WHAT THE TASK REQUIRES »
Collect the lines of the entries where "Steuerklasse" shows up.

··········

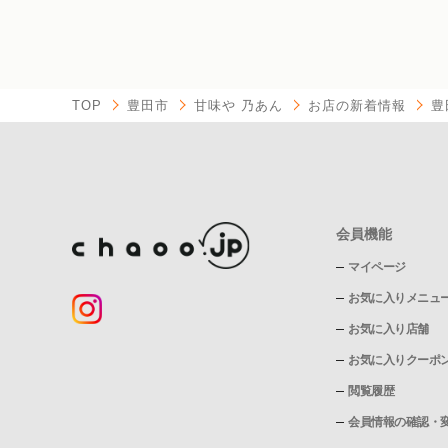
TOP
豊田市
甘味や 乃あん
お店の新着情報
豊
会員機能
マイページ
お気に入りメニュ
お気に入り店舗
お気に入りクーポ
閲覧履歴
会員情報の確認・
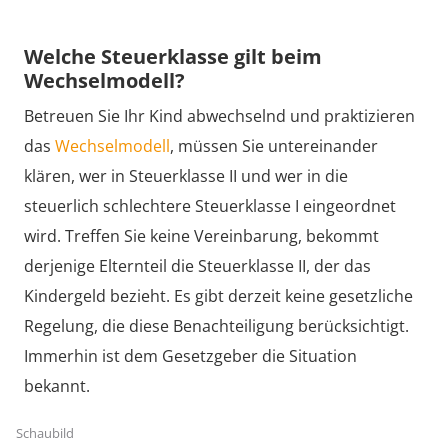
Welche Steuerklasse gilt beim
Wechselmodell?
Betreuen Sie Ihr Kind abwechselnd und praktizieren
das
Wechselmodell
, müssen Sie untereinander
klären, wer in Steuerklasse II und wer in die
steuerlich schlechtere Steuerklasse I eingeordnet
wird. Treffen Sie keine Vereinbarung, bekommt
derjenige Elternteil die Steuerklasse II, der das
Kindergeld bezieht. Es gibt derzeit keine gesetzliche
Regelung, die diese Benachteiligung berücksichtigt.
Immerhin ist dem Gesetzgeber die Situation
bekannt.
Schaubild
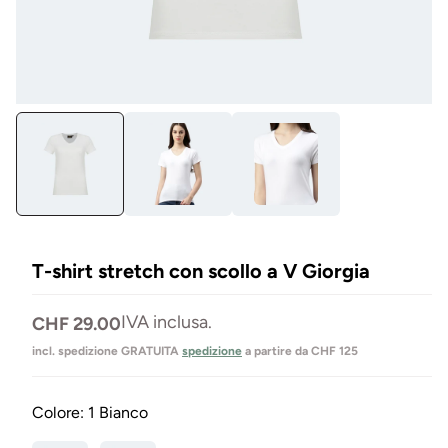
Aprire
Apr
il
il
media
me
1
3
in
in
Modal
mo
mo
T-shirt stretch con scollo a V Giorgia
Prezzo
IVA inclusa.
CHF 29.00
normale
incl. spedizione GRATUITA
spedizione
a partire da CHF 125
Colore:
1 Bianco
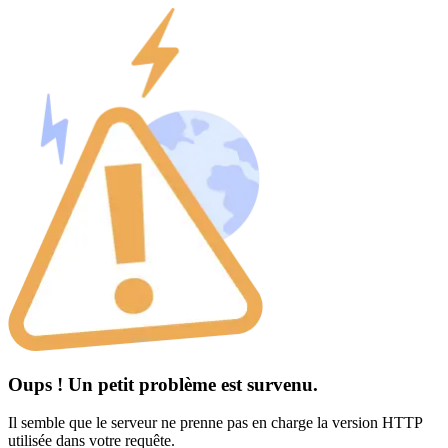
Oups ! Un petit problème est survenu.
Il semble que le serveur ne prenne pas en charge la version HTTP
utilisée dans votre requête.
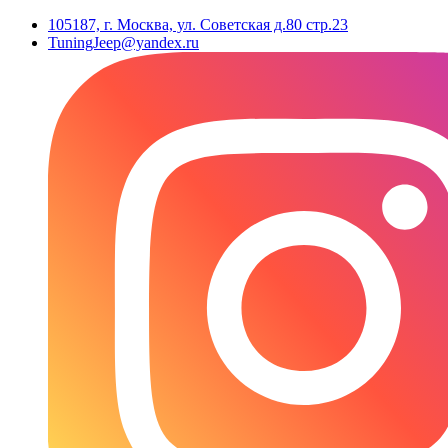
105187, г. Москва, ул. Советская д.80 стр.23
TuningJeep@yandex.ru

··········

SOLUTION »
Welche Steuerklasse gilt beim
klären, wer in Steuerklasse II und wer in die
steuerlich schlechtere Steuerklasse I eingeordnet
derjenige Elternteil die Steuerklasse II, der das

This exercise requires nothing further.